Task objective
Where in the records does the word "similar" appear? Copy each line that holds it.

Records shown
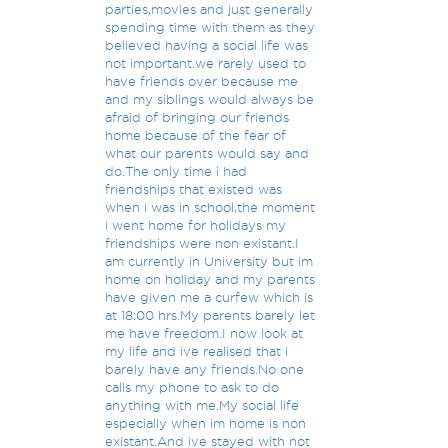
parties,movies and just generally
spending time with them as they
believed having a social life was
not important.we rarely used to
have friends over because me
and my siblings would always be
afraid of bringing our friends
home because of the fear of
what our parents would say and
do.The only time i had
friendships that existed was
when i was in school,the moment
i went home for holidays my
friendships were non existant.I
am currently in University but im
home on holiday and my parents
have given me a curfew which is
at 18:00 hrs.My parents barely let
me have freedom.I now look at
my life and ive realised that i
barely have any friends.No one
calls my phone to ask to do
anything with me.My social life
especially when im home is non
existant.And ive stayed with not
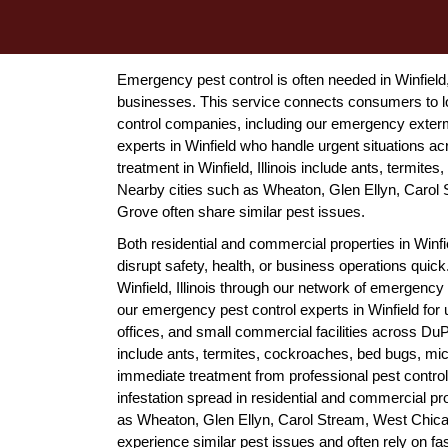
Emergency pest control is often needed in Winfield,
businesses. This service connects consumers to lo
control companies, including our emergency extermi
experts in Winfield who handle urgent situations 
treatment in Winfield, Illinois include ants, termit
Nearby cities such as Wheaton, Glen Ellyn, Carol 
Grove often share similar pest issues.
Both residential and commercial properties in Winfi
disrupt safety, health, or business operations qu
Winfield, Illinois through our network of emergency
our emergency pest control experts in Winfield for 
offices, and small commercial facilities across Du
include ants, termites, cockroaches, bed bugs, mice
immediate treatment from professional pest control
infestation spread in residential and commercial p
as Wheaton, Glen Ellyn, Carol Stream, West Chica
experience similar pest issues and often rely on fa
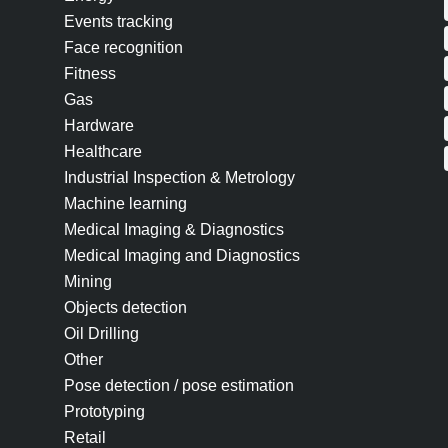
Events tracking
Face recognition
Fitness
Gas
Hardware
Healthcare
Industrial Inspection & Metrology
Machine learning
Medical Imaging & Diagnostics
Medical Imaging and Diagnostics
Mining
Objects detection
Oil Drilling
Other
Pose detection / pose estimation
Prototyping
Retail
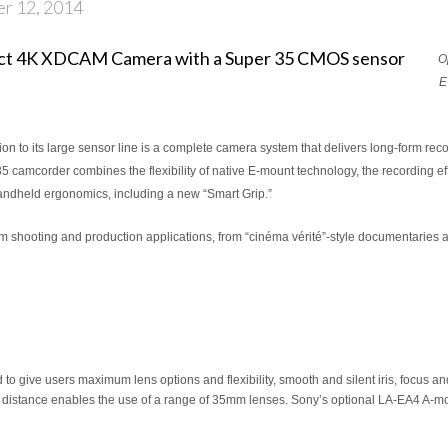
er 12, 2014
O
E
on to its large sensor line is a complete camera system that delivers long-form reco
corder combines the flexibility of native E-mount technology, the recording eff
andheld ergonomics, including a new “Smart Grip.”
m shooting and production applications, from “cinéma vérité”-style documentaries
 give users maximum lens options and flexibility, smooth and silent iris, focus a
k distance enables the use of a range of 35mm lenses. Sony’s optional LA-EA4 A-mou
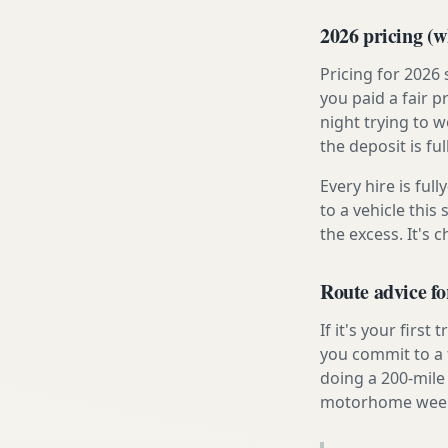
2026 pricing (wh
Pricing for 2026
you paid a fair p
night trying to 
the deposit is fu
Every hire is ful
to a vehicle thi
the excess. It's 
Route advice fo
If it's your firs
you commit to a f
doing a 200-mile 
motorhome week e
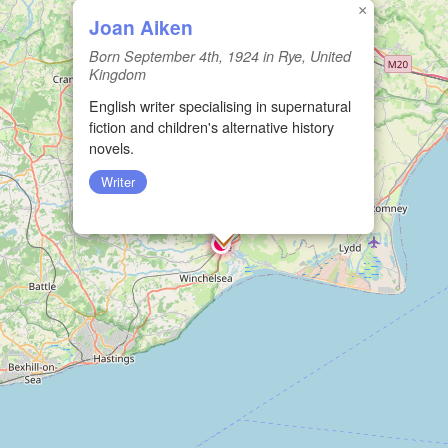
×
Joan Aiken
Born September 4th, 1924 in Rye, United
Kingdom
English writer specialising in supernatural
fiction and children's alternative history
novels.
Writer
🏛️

Expected output
Grove often share similar pest issues.
experience similar pest issues and often rely on fa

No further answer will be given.